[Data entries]
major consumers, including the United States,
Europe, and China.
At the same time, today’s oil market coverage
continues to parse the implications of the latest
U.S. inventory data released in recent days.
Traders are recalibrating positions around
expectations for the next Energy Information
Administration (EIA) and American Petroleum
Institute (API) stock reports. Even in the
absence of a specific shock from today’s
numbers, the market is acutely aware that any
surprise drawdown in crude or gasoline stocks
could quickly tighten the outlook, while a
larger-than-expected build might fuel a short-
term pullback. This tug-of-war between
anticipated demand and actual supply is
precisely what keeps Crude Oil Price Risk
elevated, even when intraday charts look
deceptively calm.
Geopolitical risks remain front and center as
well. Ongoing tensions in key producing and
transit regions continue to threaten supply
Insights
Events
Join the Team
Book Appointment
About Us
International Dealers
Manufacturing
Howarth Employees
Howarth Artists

==

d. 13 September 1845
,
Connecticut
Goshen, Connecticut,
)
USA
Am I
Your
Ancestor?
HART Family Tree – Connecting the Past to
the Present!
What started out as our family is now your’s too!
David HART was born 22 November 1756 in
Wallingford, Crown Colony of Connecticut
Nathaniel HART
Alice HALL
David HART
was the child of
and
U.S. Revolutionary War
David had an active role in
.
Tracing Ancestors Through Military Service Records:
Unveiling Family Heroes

WHAT IS BEING ASKED —
Give only the lines from the one holding "could quickly tighten the outlook, while a" through the one holding "Howarth Artists", each restated exactly as it appears above.

EXERCISE ANSWER —
could quickly tighten the outlook, while a
larger-than-expected build might fuel a short-
term pullback. This tug-of-war between
anticipated demand and actual supply is
precisely what keeps Crude Oil Price Risk
elevated, even when intraday charts look
deceptively calm.
Geopolitical risks remain front and center as
well. Ongoing tensions in key producing and
transit regions continue to threaten supply
Insights
Events
Join the Team
Book Appointment
About Us
International Dealers
Manufacturing
Howarth Employees
Howarth Artists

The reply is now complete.